The day was designated in April 2017 by the General Assembly of the United Nations to raise public awareness of the contribution of such businesses to sustainable development, and to encourage UN member states to support such businesses.
The reason the UN decided to recognise these businesses annually is that they’re the backbone of most economies worldwide and they play a key role in developing countries. But what is a Micro, Small or Medium-sized Enterprise (which I’ll abbreviate to MSME to save on my blog word count)? The answer is that MSMEs generally employ fewer than 250 persons, they make up over 90% of all firms, and they account for between 60% and 70% of total employment and 50% of GDP.
Breaking that down further, while we’ve all heard of SMEs, according to the FCA, a ‘micro-enterprise’ is one that employs fewer than 10 people and has a turnover or balance sheet of less than €2 million. We recognise the names of international giants such as Disney, Starbucks, Shell, Apple, Amazon and HSBC, but we’re probably much less familiar with the micro-businesses right on our own doorsteps. I know that I am (or I was until Covid-19). When I was walking to the office every day, before lockdown, I used to have my head down and not really take much notice of the micro-businesses that I was passing; I bought my morning coffee from one of the international giants right next to the office and went to work. Since I started working from home, however, I’ve been trying to get in my 10,000 steps a day and as a result I’ve become acquainted with a number of micro-businesses within half a mile of my house: a couple of small independent coffee shops, a butcher, a baker and a fishmonger (but sadly no candlestick maker) to name a few.
As a professional adviser my default position is to wonder whether these businesses need some legal advice: do they have employment contracts for their staff, when is their lease due for renewal, are they trading as a limited company and if not, should they be?
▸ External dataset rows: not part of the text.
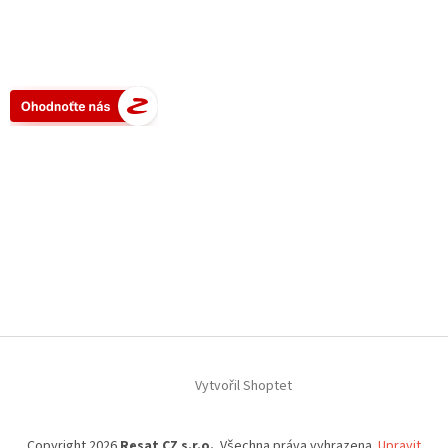
Vytvořil Shoptet
Copyright 2026
Resat CZ s.r.o.
. Všechna práva vyhrazena.
Upravit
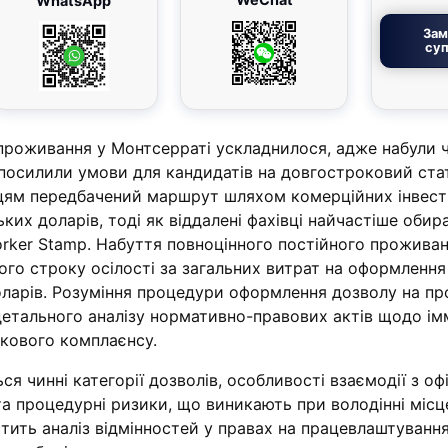
WhatsApp
Зам
суп
проживання у Монтсерраті ускладнилося, адже набули 
 посилили умови для кандидатів на довгостроковий ста
цям передбачений маршрут шляхом комерційних інвести
ких доларів, тоді як віддалені фахівці найчастіше обир
rker Stamp. Набуття повноцінного постійного прожива
ого строку осілості за загальних витрат на оформлення
ларів. Розуміння процедури оформлення дозволу на п
етального аналізу нормативно-правових актів щодо імм
кового комплаєнсу.
ся чинні категорії дозволів, особливості взаємодії з оф
та процедурні ризики, що виникають при володінні міс
тить аналіз відмінностей у правах на працевлаштування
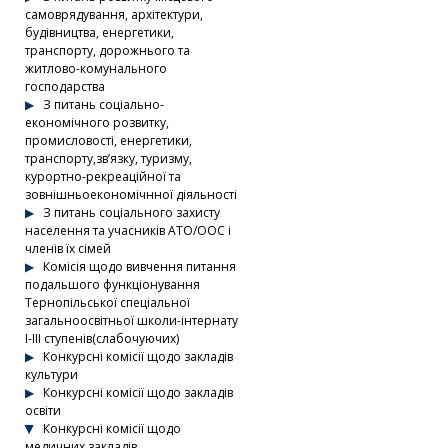
самоврядування, архітектури,
будівництва, енергетики,
транспорту, дорожнього та
житлово-комунального
господарства
З питань соціально-
економічного розвитку,
промисловості, енергетики,
транспорту,зв’язку, туризму,
курортно-рекреаційної та
зовнішньоекономічнної діяльності
З питань соціального захисту
населення та учасників АТО/ООС і
членів їх сімей
Комісія щодо вивчення питання
подальшого функціонування
Тернопільської спеціальної
загальноосвітньої школи-інтернату
І-ІІІ ступенів(слабочуючих)
Конкурсні комісії щодо закладів
культури
Конкурсні комісії щодо закладів
освіти
Конкурсні комісії щодо
медичних закладів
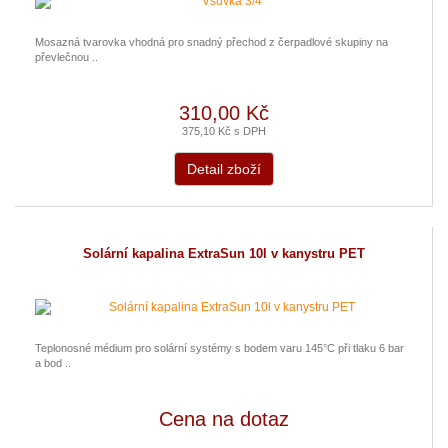
Mosazná tvarovka vhodná pro snadný přechod z čerpadlové skupiny na
převlečnou ..
310,00 Kč
375,10 Kč s DPH
Detail zboží
Solární kapalina ExtraSun 10l v kanystru PET
Teplonosné médium pro solární systémy s bodem varu 145°C při tlaku 6 bar
a bod ..
Cena na dotaz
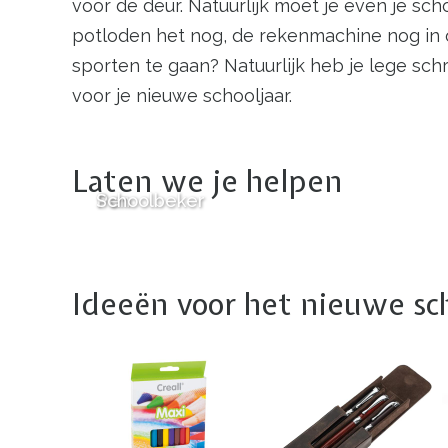
voor de deur. Natuurlijk moet je even je sc
potloden het nog, de rekenmachine nog in 
sporten te gaan? Natuurlijk heb je lege sch
voor je nieuwe schooljaar.
Laten we je helpen
Pen
Schoolbeker
Ideeën voor het nieuwe sch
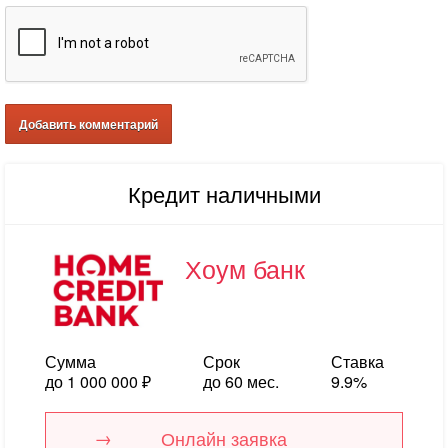
Кредит наличными
Хоум банк
Сумма
Срок
Ставка
до 1 000 000 ₽
до 60 мес.
9.9%
Онлайн заявка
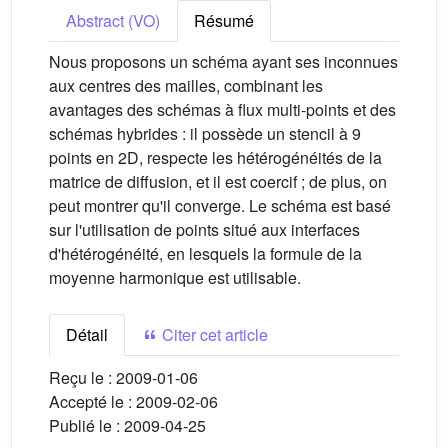
Abstract (VO)
Résumé
Nous proposons un schéma ayant ses inconnues
aux centres des mailles, combinant les
avantages des schémas à flux multi-points et des
schémas hybrides : il possède un stencil à 9
points en 2D, respecte les hétérogénéités de la
matrice de diffusion, et il est coercif ; de plus, on
peut montrer qu'il converge. Le schéma est basé
sur l'utilisation de points situé aux interfaces
d'hétérogénéité, en lesquels la formule de la
moyenne harmonique est utilisable.
Détail
Citer cet article
Reçu le :
2009-01-06
Accepté le :
2009-02-06
Publié le :
2009-04-25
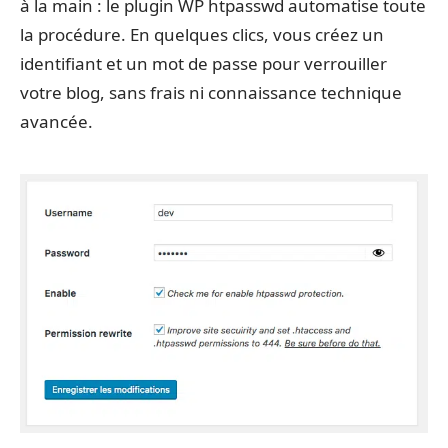
à la main : le plugin WP htpasswd automatise toute
la procédure. En quelques clics, vous créez un
identifiant et un mot de passe pour verrouiller
votre blog, sans frais ni connaissance technique
avancée.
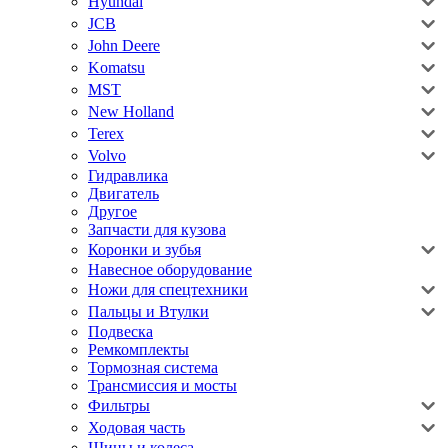
Hyundai
JCB
John Deere
Komatsu
MST
New Holland
Terex
Volvo
Гидравлика
Двигатель
Другое
Запчасти для кузова
Коронки и зубья
Навесное оборудование
Ножи для спецтехники
Пальцы и Втулки
Подвеска
Ремкомплекты
Тормозная система
Трансмиссия и мосты
Фильтры
Ходовая часть
Шины и колеса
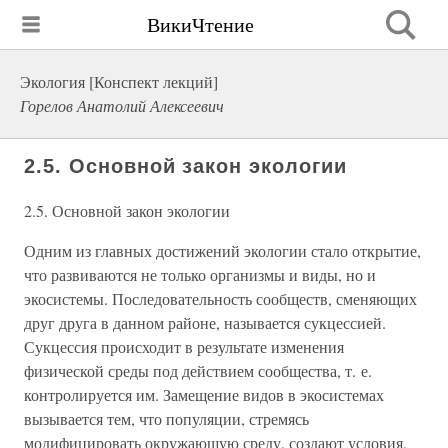
ВикиЧтение
Экология [Конспект лекций]
Горелов Анатолий Алексеевич
2.5. Основной закон экологии
2.5. Основной закон экологии
Одним из главных достижений экологии стало открытие,
что развиваются не только организмы и виды, но и
экосистемы. Последовательность сообществ, сменяющих
друг друга в данном районе, называется сукцессией.
Сукцессия происходит в результате изменения
физической среды под действием сообщества, т. е.
контролируется им. Замещение видов в экосистемах
вызывается тем, что популяции, стремясь
модифицировать окружающую среду, создают условия,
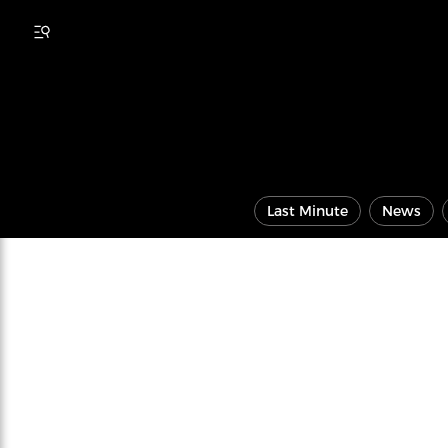
Last Minute
News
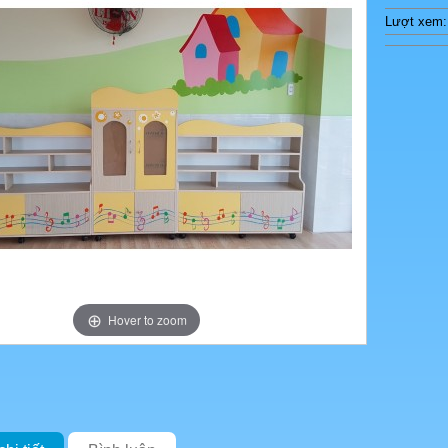
Lượt xem:
Hover to zoom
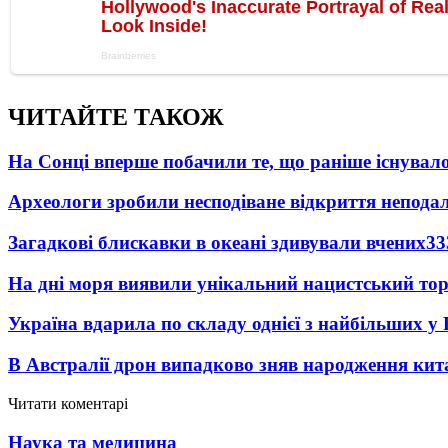
ЧИТАЙТЕ ТАКОЖ
На Сонці вперше побачили те, що раніше існувало
Археологи зробили несподіване відкриття неподал
Загадкові блискавки в океані здивували вчених
33
На дні моря виявили унікальний нацистський то
Україна вдарила по складу однієї з найбільших у
В Австралії дрон випадково зняв народження кит
Читати коментарі
Наука та медицина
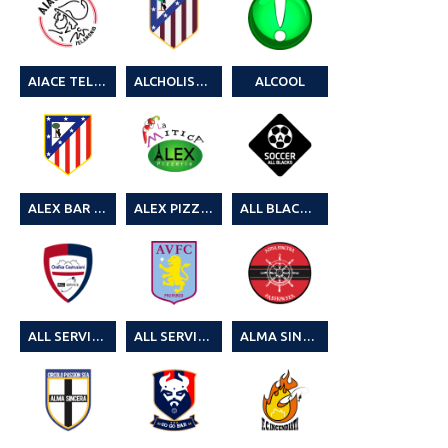
AIACE TELAMONIO 7° CAGLIARI LEAGUE
ALCHOLISTI FC
ALCOOL
ALEX BAR & MAX TRASPORTI
ALEX PIZZERIA & LA MITICA
ALL BLACKS FC
ALL SERVICE & OREFICE COSTRUZIONI 4° CAGLIARI LEAGUE
ALL SERVICE & OREFICE COSTRUZIONI 6° CAGLIARI LEAGUE C7
ALMA SINCERA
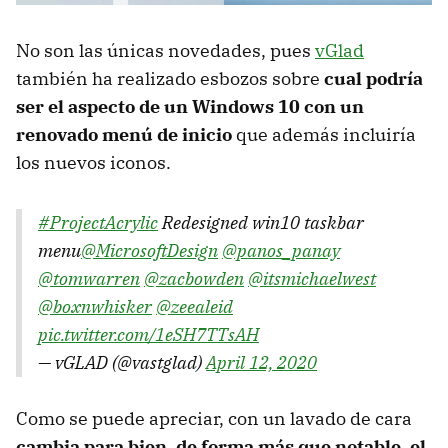
No son las únicas novedades, pues
vGlad
también ha realizado esbozos sobre
cual podría
ser el aspecto de un Windows 10 con un
renovado menú de inicio
que además incluiría
los nuevos iconos.
#ProjectAcrylic
Redesigned win10 taskbar
menu
@MicrosoftDesign
@panos_panay
@tomwarren
@zacbowden
@itsmichaelwest
@boxnwhisker
@zeealeid
pic.twitter.com/1eSH7TTsAH
— vGLAD (@vastglad)
April 12, 2020
Como se puede apreciar, con un lavado de cara
cambia para bien, de forma más que notable, el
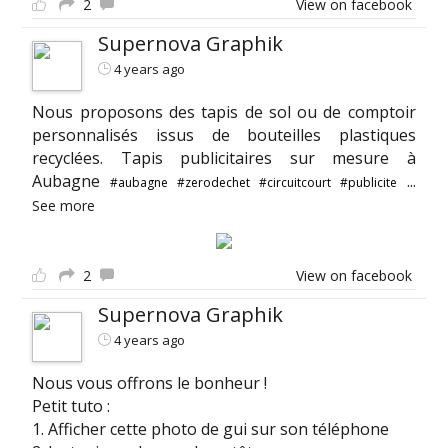
2
View on facebook
Supernova Graphik
4 years ago
Nous proposons des tapis de sol ou de comptoir
personnalisés issus de bouteilles plastiques
recyclées. Tapis publicitaires sur mesure à
Aubagne
...
#aubagne
#zerodechet
#circuitcourt
#publicite
See more
2
View on facebook
Supernova Graphik
4 years ago
Nous vous offrons le bonheur !
Petit tuto :
1. Afficher cette photo de gui sur son téléphone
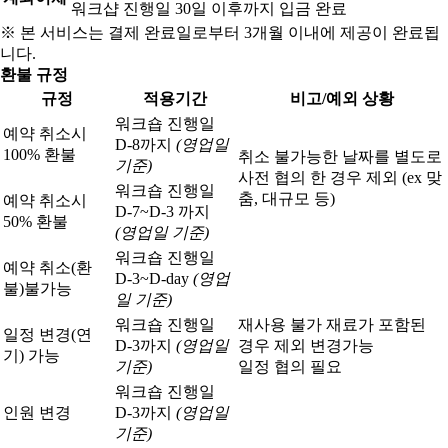
워크샵 진행일 30일 이후까지 입금 완료
※ 본 서비스는 결제 완료일로부터 3개월 이내에 제공이 완료됩
니다.
환불 규정
규정
적용기간
비고/예외 상황
워크숍 진행일
예약 취소시
D-8까지
(영업일
100% 환불
취소 불가능한 날짜를 별도로
기준)
사전 협의 한 경우 제외 (ex 맞
워크숍 진행일
춤, 대규모 등)
예약 취소시
D-7~D-3 까지
50% 환불
(영업일 기준)
워크숍 진행일
예약 취소(환
D-3~D-day
(영업
불)
불가능
일 기준)
워크숍 진행일
재사용 불가 재료가 포함된
일정 변경(연
D-3까지
(영업일
경우 제외 변경가능
기) 가능
기준)
일정 협의 필요
워크숍 진행일
인원 변경
D-3까지
(영업일
기준)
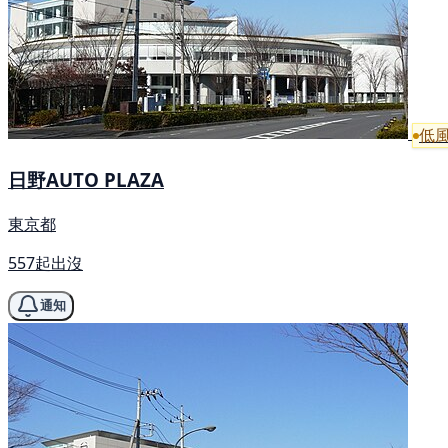
低
日野AUTO PLAZA
東京都
557起出沒
通知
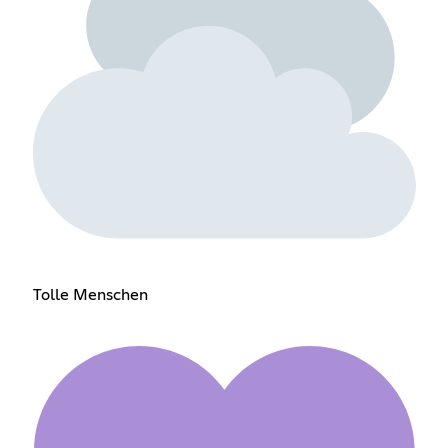
Tolle Menschen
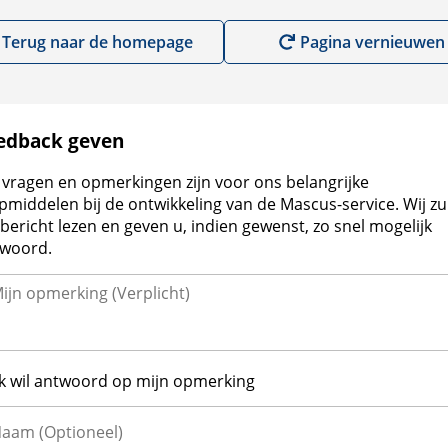
Terug naar de homepage
Pagina vernieuwen
edback geven
vragen en opmerkingen zijn voor ons belangrijke
pmiddelen bij de ontwikkeling van de Mascus-service. Wij zu
bericht lezen en geven u, indien gewenst, zo snel mogelijk
woord.
Ik wil antwoord op mijn opmerking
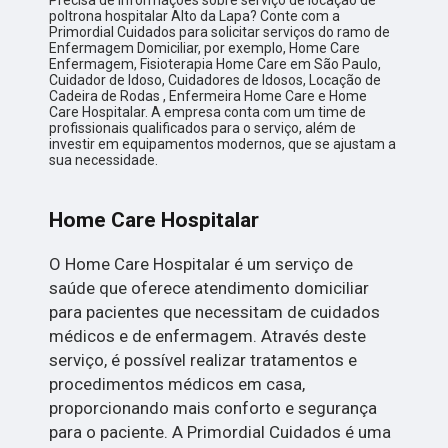
poltrona hospitalar Alto da Lapa? Conte com a
Primordial Cuidados para solicitar serviços do ramo de
Enfermagem Domiciliar, por exemplo, Home Care
Enfermagem, Fisioterapia Home Care em São Paulo,
Cuidador de Idoso, Cuidadores de Idosos, Locação de
Cadeira de Rodas , Enfermeira Home Care e Home
Care Hospitalar. A empresa conta com um time de
profissionais qualificados para o serviço, além de
investir em equipamentos modernos, que se ajustam a
sua necessidade.
Home Care Hospitalar
O Home Care Hospitalar é um serviço de
saúde que oferece atendimento domiciliar
para pacientes que necessitam de cuidados
médicos e de enfermagem. Através deste
serviço, é possível realizar tratamentos e
procedimentos médicos em casa,
proporcionando mais conforto e segurança
para o paciente. A Primordial Cuidados é uma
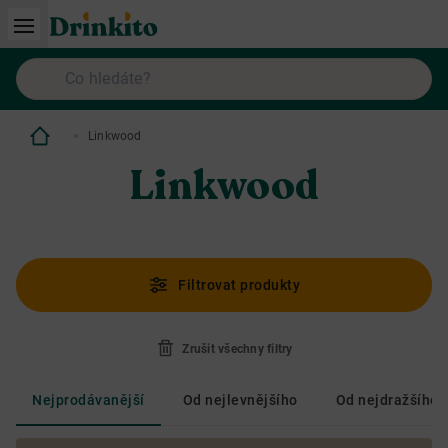
Linkwood
Linkwood
Filtrovat produkty
Zrušit všechny filtry
Nejprodávanější
Od nejlevnějšího
Od nejdražšího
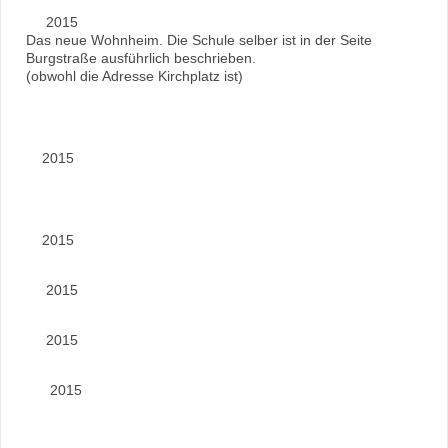
2015
Das neue Wohnheim. Die Schule selber ist in der Seite
Burgstraße ausführlich beschrieben.
(obwohl die Adresse Kirchplatz ist)
2015
2015
2015
2015
2015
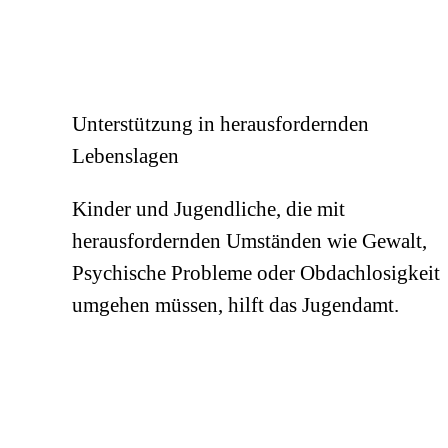
Unterstützung in herausfordernden
Lebenslagen
Kinder und Jugendliche, die mit
herausfordernden Umständen wie Gewalt,
Psychische Probleme oder Obdachlosigkeit
umgehen müssen, hilft das Jugendamt.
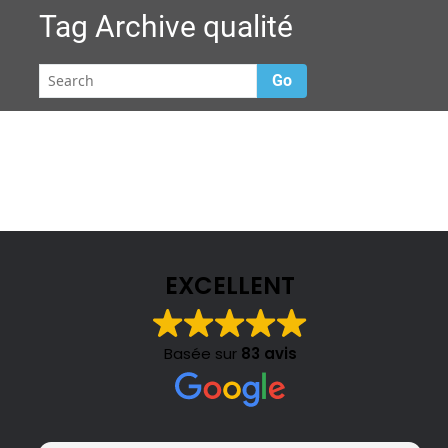
Tag Archive
qualité
Go
EXCELLENT
Basée sur
83 avis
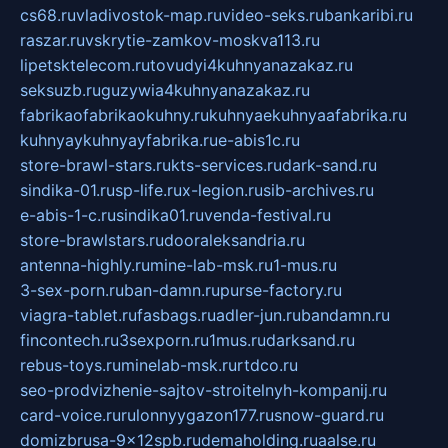
cs68.ru
vladivostok-map.ru
video-seks.ru
bankaribi.ru
raszar.ru
vskrytie-zamkov-moskva113.ru
lipetsktelecom.ru
tovudyi4kuhnyanazakaz.ru
seksuzb.ru
guzywia4kuhnyanazakaz.ru
fabrikaofabrikaokuhny.ru
kuhnyaekuhnyaafabrika.ru
kuhnyaykuhnyayfabrika.ru
e-abis1c.ru
store-brawl-stars.ru
kts-services.ru
dark-sand.ru
sindika-01.ru
sp-life.ru
x-legion.ru
sib-archives.ru
e-abis-1-c.ru
sindika01.ru
venda-festival.ru
store-brawlstars.ru
dooraleksandria.ru
antenna-highly.ru
mine-lab-msk.ru
1-mus.ru
3-sex-porn.ru
ban-damn.ru
purse-factory.ru
viagra-tablet.ru
fasbags.ru
adler-jun.ru
bandamn.ru
fincontech.ru
3sexporn.ru
1mus.ru
darksand.ru
rebus-toys.ru
minelab-msk.ru
rtdco.ru
seo-prodvizhenie-sajtov-stroitelnyh-kompanij.ru
card-voice.ru
rulonnyygazon177.ru
snow-guard.ru
domizbrusa-9x12spb.ru
demaholding.ru
aalse.ru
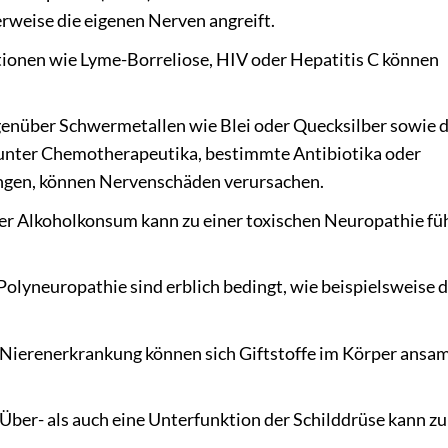
rweise die eigenen Nerven angreift.
ionen wie Lyme-Borreliose, HIV oder Hepatitis C können
enüber Schwermetallen wie Blei oder Quecksilber sowie d
nter Chemotherapeutika, bestimmte Antibiotika oder
gen, können Nervenschäden verursachen.
er Alkoholkonsum kann zu einer toxischen Neuropathie fü
olyneuropathie sind erblich bedingt, wie beispielsweise d
 Nierenerkrankung können sich Giftstoffe im Körper ansa
Über- als auch eine Unterfunktion der Schilddrüse kann zu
However, since lockdown I’ve decided that the most useful thing I can do is buy something from them, and I’d urge you all to do the same. I have nothing against the international giants and they have a crucial role to play in a well-rounded economy. When I needed a 30m ethernet cable two weeks into lockdown, Amazon did me proud and my local computer shop was (and still is) closed. However, if I fancy a coffee, a bacon buttie, a fresh chicken, a loaf of freshly baked bread or a fillet of haddock, I now go for a stretch of the legs, put some money into the pocket of a local micro-business and generally pick up a morsel of local chat at the same time.
Although there is certainly an element of altruism in my ‘shop locally’ campaign, I must stress that I probably wouldn’t feel quite so altruistic if my local micro-businesses didn’t sell good quality products. However I can say hand on heart that the quality of the produce is as good as in any of the big retail multiples, and in many cases, better.
So as we approach Micro, Small and Medium-sized Enterprises Day ask yourself whether you could spread your spending around so that more of it supports a local micro-enterprise. It may not always be obvious, but the people who founded, run and make a living from these businesses are real entrepreneurs and they have skin in the game. They’ll have invested in stock, equipment, decorating their premises and generally getting themselves ready to welcome you to their business. If you don’t buy a sufficient number of coffees, bacon butties, fresh chickens, freshly baked bread or fillets of haddock, one day the businesses won’t be there, the micro-business entrepreneur will very possibly have taken a significant financial hit, and in future your shopping experience will be that little bit less varied.